Publication |
2014.
|
Summary/Abstract |
This article questions the effectiveness of EU efforts to prevent terrorism and violent radicalization as well as the future prospects of such efforts. Driven by the pressure of attacks, member states have agreed on a comprehensive strategy to prevent radicalization and recruitment into terrorism, but simultaneously the strategy traces the limits of EU authority in member states in this regard. Meanwhile, the European Commission has focused on indirect measures, such as research support, for counter radicalization. However, over time, both flexible cooperation among a subset of member states and new EU initiatives have generated only few or biased policy outputs. The Stockholm Programme renewed the ambition to prevent terrorism at an early stage and underlined the EU's role in evaluation and knowledge exchange. This article questions the resulting proposal to create a network of local or subnational actors for best practice exchange.
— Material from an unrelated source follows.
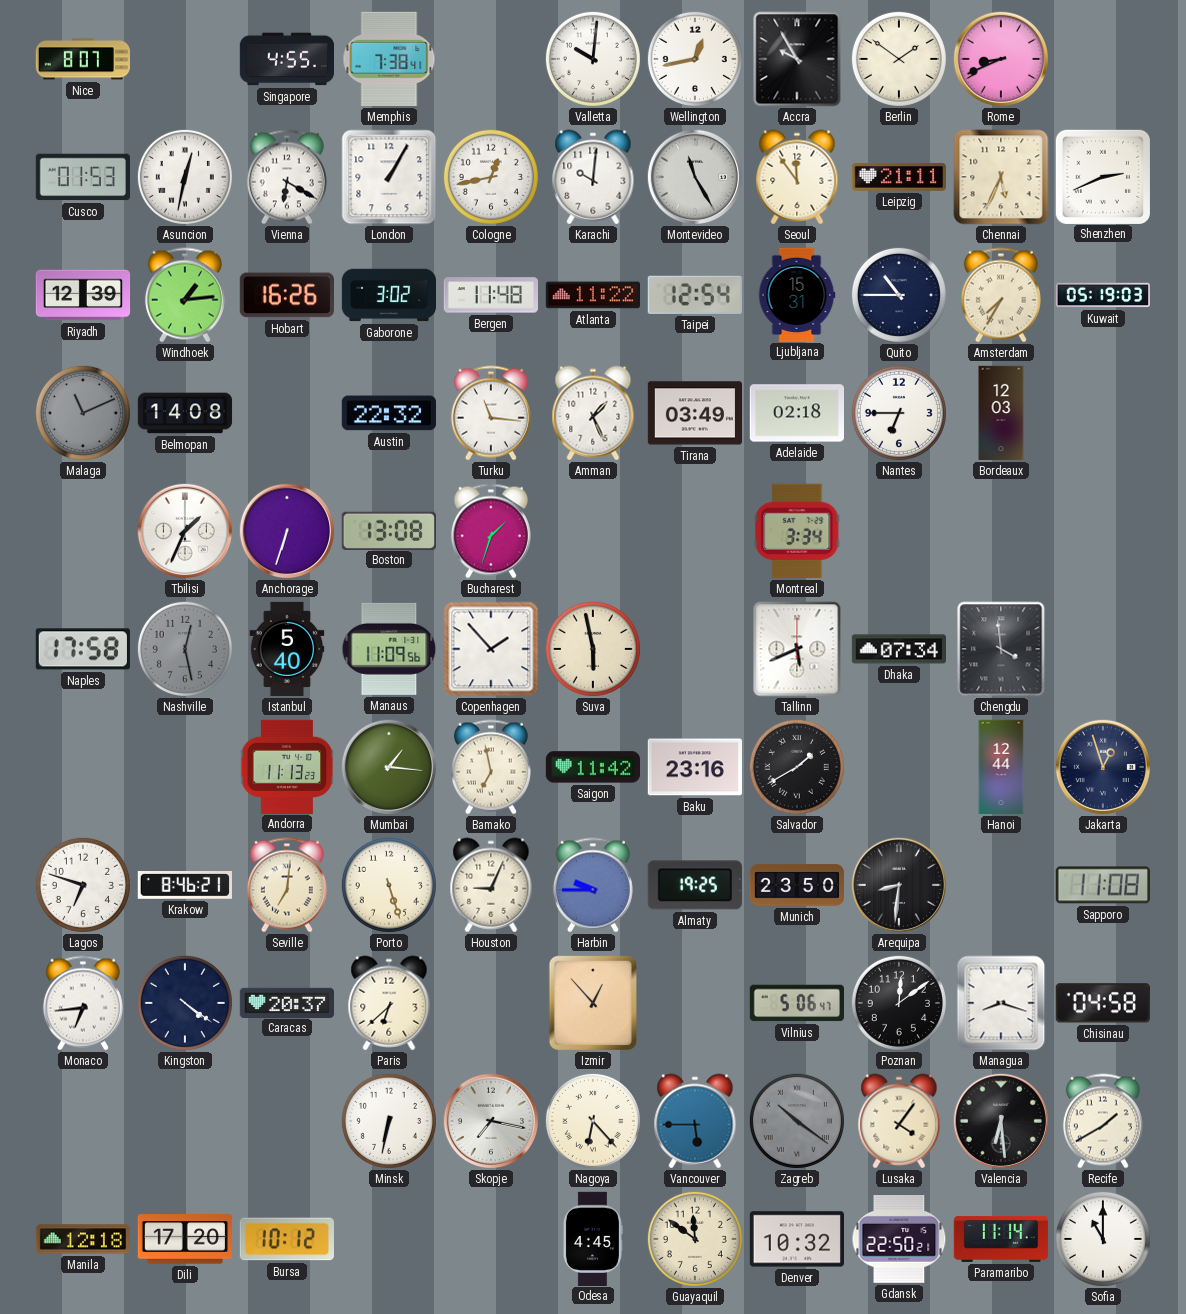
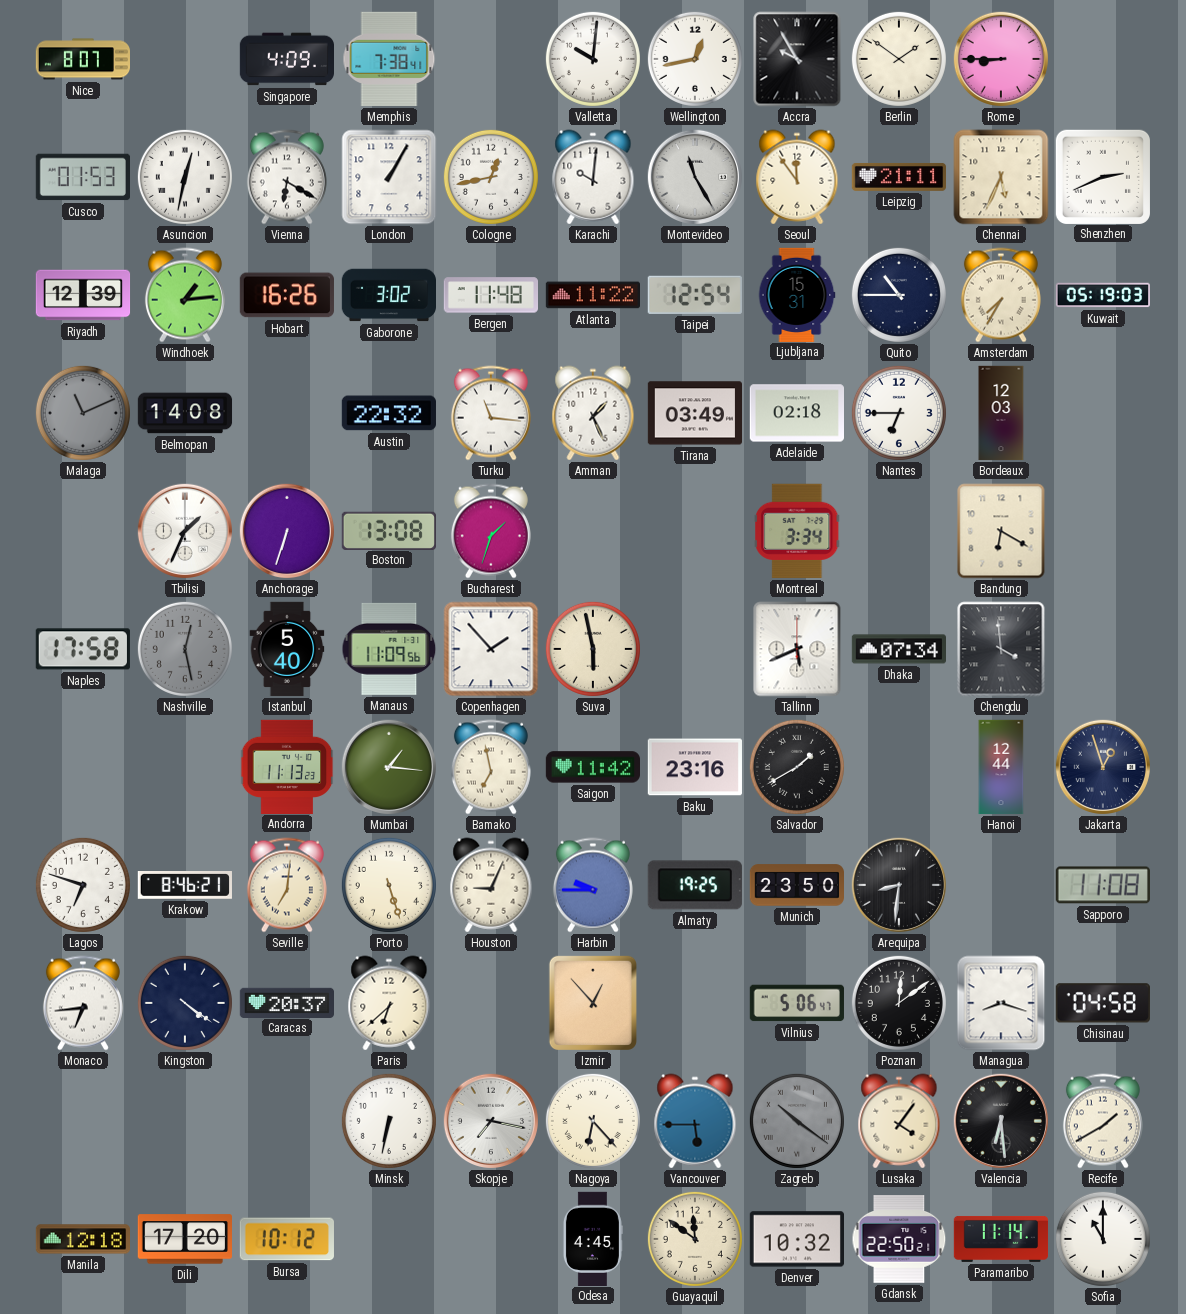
Singapore: 4:55 -> 4:09
Rome: 8:41 -> 8:45
Bandung: none -> 6:20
The article argues that preventive counterterrorism relies on contentious scientific evidence and that authoritative evaluations remain tied to national policy-making. Finally, the EU Commission cannot mobilize sufficient resources to ensure that 'frontline' organizations, such as police services, implement new practices. Taken together, this limits the potential for depoliticizing multilevel governance approaches to terrorism prevention. The conclusions of this article raise further research questions on the use of knowledge and complex governance patterns in EU internal security.